How’s SA doing with economic freedom? 94 out of 162 countries, says report

South Africa has slipped to 94 on the ranking of economically free countries. Picture: iStock
South Africa has slipped to 94 on the ranking of economically free countries. Picture: iStock

South Africa’s economic freedom ranking has dropped phenomenally in 18 years – from being in the world’s top 30% in 2000 to the bottom 40% in 2018.

According to the Economic Freedom of the World index, South Africa ranks 94 out of 162 countries and territories according to their economic system.

The index measures the degree to which the policies and institutions of countries support economic freedom. In 2000, South Africa ranked 46th in the world, which meant being in the top 30% of economically free countries. Not only was it high on the index, but it was rising, destined to be one of the world’s freest and thus most prosperous countries.

Unfortunately, instead of building on its post-apartheid achievement, South Africa started sliding down the rankings and is now in the bottom 40%. This means that South Africans now have less economic freedom than they had gained by 2000. Sliding down the index condemns countries to lower incomes, greater poverty, more inequality, reduced life expectancy, fewer political rights and liberties and bleak prospects for the quality of life.

“If South Africa is to increase prosperity and reduce unemployment and poverty, it is essential that the financial sector be allowed to function as freely and efficiently as possible without stifling bureaucracy, and that true judicial independence be restored expeditiously,” said Free Market Foundation (FMF) executive director, Leon Louw.

Hong Kong and Singapore top the index, continuing their streak as 1st and 2nd respectively.

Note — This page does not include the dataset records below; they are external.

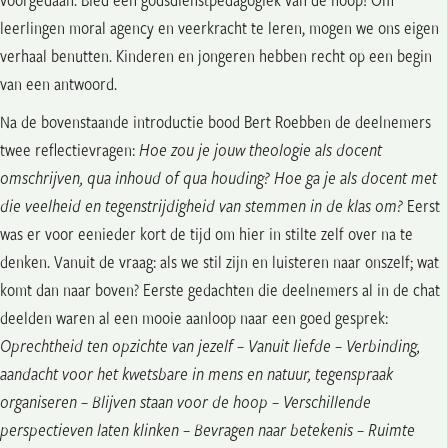
leerlingen moral agency en veerkracht te leren, mogen we ons eigen
verhaal benutten. Kinderen en jongeren hebben recht op een begin
van een antwoord.
Na de bovenstaande introductie bood Bert Roebben de deelnemers
twee reflectievragen:
Hoe zou je jouw theologie als docent
omschrijven, qua inhoud of qua houding? Hoe ga je als docent met
die veelheid en tegenstrijdigheid van stemmen in de klas om?
Eerst
was er voor eenieder kort de tijd om hier in stilte zelf over na te
denken. Vanuit de vraag: als we stil zijn en luisteren naar onszelf; wat
komt dan naar boven? Eerste gedachten die deelnemers al in de chat
deelden waren al een mooie aanloop naar een goed gesprek:
Oprechtheid ten opzichte van jezelf – Vanuit liefde – Verbinding,
aandacht voor het kwetsbare in mens en natuur, tegenspraak
organiseren – Blijven staan voor de hoop – Verschillende
perspectieven laten klinken – Bevragen naar betekenis – Ruimte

New Zealand, Switzerland, Ireland, the United States, Georgia, Mauritius, the United Kingdom, and Australia with Canada (tying for 10th) complete the top 10.

The index is based on data from 2016 (the most recent year of available data) and measures the economic freedom of 162 countries and territories for which data are available.

The 10 lowest-ranked countries are Sudan, Guinea-Bissau, Angola, Central African Republic, Republic of Congo, Syria, Algeria, Argentina, Libya, and, last-place, Venezuela. Some despotic backward countries such as North Korea and Cuba cannot be ranked due to lack of data.

Other notable countries include Germany (20th), Japan (41st), France (57th), Russia (87th) and China (108th).

According to peer-reviewed research, people in countries with more economic freedom are more prosperous, enjoy more political and civil liberty, and live longer.

Countries in the top quartile (25%), such as the UK, Japan and Ireland, had per-capita incomes of more than $40 000 in 2016 compared with less than $6000 for the bottom quartile, such as Venezuela, Iran and Zimbabwe.

Life expectancy is nearly 80 years in the top quartile compared with just 65 years in the bottom quartile.

“Where people are free to pursue their own opportunities and make their own choices, they lead more prosperous, happier and healthier lives,” said Fred McMahon of the Fraser Institute.

South Africa’s largest score reductions in economic freedom (where 1 is low and 10 high) are Judicial Independence down from 8.03 to 6.52, Independent Courts from 7.42 to 5,45, and Regulation of Credit from 10.00 to 7.50.

See the full report at www.fraserinstitute.org/economic-freedom

About the Economic Freedom Index

Economic Freedom of the World: 2018 Annual Report ranks 162 countries and territories. The index appears annually and is produced by Canada’s Fraser Institute in cooperation with the Economic Freedom Network, a group of independent research and educational institutes in nearly 100 countries and territories including South Africa’s Free Market Foundation.

The index is the world’s premier measurement of economic systems. It measures and ranks countries in five areas: (1) size of government, (2) legal structure and security of property rights, (3) access to sound money, (4) freedom to trade internationally, and (5) regulation of credit, labour and business.